Erectile dysfunction (ED) or impotence is the inability to achieve and maintain a full erection during sexual arousal. It affects an estimated 10-20 million men, including 25% of men older than 50.
Men get erections when sexual thoughts, originating in the brain, initiate a flow of nerve signals, some of which are parasympathetic, down the spinal cord to the arteries and smooth muscle in the penis. The arteries that supply the penis then dilate, and the muscles that control the two rods of sponge – like tissue filling the core of the penis – the corpora cavernosa and the corpus spongiosum – relax. As they relax, they allow the increased flow of blood through the penile arteries to fill the spongy space with blood. The increasing pressure in the penis compresses the veins that drain blood from the penis, preventing outflow. The more blood that fills the penis, the larger and harder the erection will be, because as long as blood is flowing through the arteries, the out flow remains severely restricted. The penis returns to a flaccid state when the penile arteries constrict, relaxing pressure on the veins and allowing the blood to drain out.
All these activities are under the control of NO molecules. The nerves that serve the spongy tissue and the penile arteries are rich in NO, so when you become sexually aroused, the NO rich nerves quickly convert L-arginine to No. These NO molecules diffuse to nearby arteries and smooth muscle, causing them to dilate and relax. Erection is reversed by contraction of the arteries involved, and that in turn occurs with stimulation by other nerves (sympathetic), either with ejaculation, anxiety or other causes of inhibition.
The cause of ED can be primarily organic, psychogenic in nature, or a mixture of the two. In 85% of cases affecting men aged 50 and older, organic factors such as vascular disease and atherosclerosis of the penile artery are the cause.
Physical factors include:
These can include abnormal fears of the vagina, sexual guilt, fear of intimacy, or depression. ED may be situational (involving place, time or a particular partner), some perceived competitive defeat, or damage to self-esteem. Counseling may be required to resolve these issues. Psychological factors are strongly implicated if the patient has situational impotence, night or morning erections, or can achieve a firm erection by stimulation.
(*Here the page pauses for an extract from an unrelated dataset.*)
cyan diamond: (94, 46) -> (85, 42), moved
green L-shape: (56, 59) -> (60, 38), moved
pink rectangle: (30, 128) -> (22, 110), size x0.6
High blood levels of the pituitary gland hormone prolactin caused by pituitary gland disease can cause impotence. The prescription drug, bromocryptine (Parlodel), can correct the imbalance and enhance sexual desire by reversing this hormonal imbalance. Testosterone, the principal androgen, regulates sexual function in men and is a sexual libido booster in women as well. As a supplement, it will only help boost male libido if the blood levels are too low in the first place. Men with normal testosterone levels do not benefit from supplementation with this hormone.
For example, men who suffer from a sub-optimal libido should avoid alcohol because it decreases the body's ability to produce testosterone (male hormone). Alcohol not only decreases sexual function in the male but also increases the risk for heart attack, liver disease and prostate abnormalities. Other drugs which are common causes of impotence include antihypertensives, diuretics, narcotics, antidepressants and tranquilizers. Marijuana, cocaine and heavy cigarette smoking all decrease sexual capabilities by damaging the tiny blood vessels that supply blood to the penis.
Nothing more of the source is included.